In challenging markets, contract packaging can increase an owner organization’s control of the work, reduce project risk, increase the pool of qualified contractors, increase access to experienced, frontline supervision, and increase access to skilled craft workers. Breaking large projects, and especially the construction scopes of work, into smaller packages broken down by areas or trades increases the number of qualified contractors for each of those packages. It also gives the owner organization more direct contact with the contractor planning and performing the work. Bringing specialty contractors into the planning process increases knowledge, reduces costs, and improves schedule. In addition, those specialty contractors employ experienced frontline supervisors and craft workers. This process is in contrast to the more traditional approach of packaging everything into a single document with the expectation that all risk is shifted to the large firm, and that the project will have positive results because the selected firm is “too large to fail.” Actually, what this traditional model accomplishes is building the first wall of separation between the owner and its project. With each additional layer of contracting, the owner is moved further from the work. Disconnected from the parties performing the work, the owner becomes less informed and less able to react to changes in the project or negative trends. And unwinding these contract strategies to take back control of the work when failure becomes eminent is nearly impossible and extremely costly.

Changing Dynamics

Contracts should be designed to help the project team remain laser-focused on the construction project and achieve the working dynamics of the team required to be successful. Collaborative agreements are the most successful form of agreement to promote these positive working relationships and address these three main components: fair risk management, the intent to collaborate, and the intent to work efficiently and productively.

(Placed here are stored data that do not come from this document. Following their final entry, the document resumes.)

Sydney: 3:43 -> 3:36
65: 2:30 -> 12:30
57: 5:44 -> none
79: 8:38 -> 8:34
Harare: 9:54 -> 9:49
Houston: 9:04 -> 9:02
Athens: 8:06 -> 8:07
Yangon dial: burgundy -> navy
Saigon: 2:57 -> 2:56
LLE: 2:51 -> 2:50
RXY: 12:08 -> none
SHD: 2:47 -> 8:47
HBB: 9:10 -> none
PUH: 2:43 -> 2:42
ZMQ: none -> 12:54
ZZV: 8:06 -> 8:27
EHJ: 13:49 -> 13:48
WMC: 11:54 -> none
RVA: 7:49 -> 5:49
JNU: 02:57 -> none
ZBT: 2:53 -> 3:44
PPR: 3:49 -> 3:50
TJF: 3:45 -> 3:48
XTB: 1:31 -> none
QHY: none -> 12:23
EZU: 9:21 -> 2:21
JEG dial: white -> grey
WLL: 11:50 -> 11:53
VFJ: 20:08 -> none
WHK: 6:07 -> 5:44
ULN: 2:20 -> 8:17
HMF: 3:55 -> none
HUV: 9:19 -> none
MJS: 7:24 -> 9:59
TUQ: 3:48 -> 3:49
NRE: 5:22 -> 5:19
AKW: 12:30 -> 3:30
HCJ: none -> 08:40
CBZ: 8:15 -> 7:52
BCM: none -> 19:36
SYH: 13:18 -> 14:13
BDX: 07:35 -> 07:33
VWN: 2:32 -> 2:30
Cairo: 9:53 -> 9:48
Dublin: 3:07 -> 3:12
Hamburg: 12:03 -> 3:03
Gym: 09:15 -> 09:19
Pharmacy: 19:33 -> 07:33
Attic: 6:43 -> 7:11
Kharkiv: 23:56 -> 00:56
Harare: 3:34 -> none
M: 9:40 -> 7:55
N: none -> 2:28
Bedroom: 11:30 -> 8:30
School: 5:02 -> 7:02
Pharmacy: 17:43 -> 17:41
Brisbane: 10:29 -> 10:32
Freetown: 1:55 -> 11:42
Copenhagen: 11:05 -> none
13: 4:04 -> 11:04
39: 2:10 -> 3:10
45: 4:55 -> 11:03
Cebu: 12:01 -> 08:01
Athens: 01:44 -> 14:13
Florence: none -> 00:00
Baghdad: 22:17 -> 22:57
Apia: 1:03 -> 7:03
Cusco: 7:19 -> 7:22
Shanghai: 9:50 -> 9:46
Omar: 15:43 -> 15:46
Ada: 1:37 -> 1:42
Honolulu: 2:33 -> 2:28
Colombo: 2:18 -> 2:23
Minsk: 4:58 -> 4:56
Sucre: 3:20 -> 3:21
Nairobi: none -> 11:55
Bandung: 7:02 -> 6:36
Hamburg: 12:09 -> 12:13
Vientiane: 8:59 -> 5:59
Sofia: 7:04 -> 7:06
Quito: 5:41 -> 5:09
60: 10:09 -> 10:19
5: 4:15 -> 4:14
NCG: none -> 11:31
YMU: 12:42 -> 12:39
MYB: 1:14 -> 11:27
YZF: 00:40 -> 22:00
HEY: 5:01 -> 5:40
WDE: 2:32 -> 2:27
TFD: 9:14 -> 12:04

The Fair Allocation of Risk

Contracts designed to allocate risk fairly focus on defining the party with the greatest ability to control or mitigate the risk, assigning the risk to that party, and outlining the process for resolution if the risk is realized. Allocation of any and all risk to the contractor (and to subcontractors through flow-down procedures) encourages stacking of contingencies, distracts project leadership, and creates tension among the project team. In contrast, highly functioning teams work together to mitigate or manage risks. PDRI and other project management risk assessment tools will identify, document, and rate risk. Kept at the forefront of routine communication and project management, risks are managed by the team together. There are some risks, however, that cannot be controlled by any of the parties. In these instances, the risk must remain with the owner organization, and managed collaboratively with the project team. Especially under these circumstances, a project team alert to the risks is important. The following are a few standard areas of risk for construction projects:

  • Material Escalation
  • Labor Rate Risk
  • Foreign-Sourced Materials and Equipment
  • Change in Law
  • Schedule Compression

The Intent to Collaborate

Contracts designed with the intent to collaborate comprehensively across the project team create and foster an environment of trust and respect amongst the team members and improve project outcomes. These integrated forms of agreement or collaborative contracts include the owner, architect/engineer, construction manager, contractors, subcontractors, suppliers, vendors, and any other party key to the success of the project under a single agreement. Through the process of developing and signing an integrated form of agreement, the owner signals the intent to collaborate to all parties, and then contractually requires it. In contrast, the tone and approach of the owner organization to a more traditional competitive bidding contracting process may signal something else, and cause project team members to focus more attention and resources on defensive positions, documentation, withholding information, and other counterproductive activity. Under the collaborative agreement, the team functions as one team because the failure or success of one depends on the same for all. The collaborative agreement encourages joint planning and scheduling to improve overall performance of the project schedule. The agreement also outlines joint work processes to improve overall productivity and efficiency, among other benefits. One last highlight from this form of agreement is the “safe harbor” clause on group-made decisions, risks realized during the project, and joint mistakes. The language requires the team to jointly resolve (and absorb the cost of) these project events. And while the language of the agreement obligates the parties to participate in joint planning and work processes, the project management team has generally built a level of trust during the contracting phase that makes them want to collaborate with the project team. That level of trust and commitment to the project among the project management team creates an environment for having a much more successful experience.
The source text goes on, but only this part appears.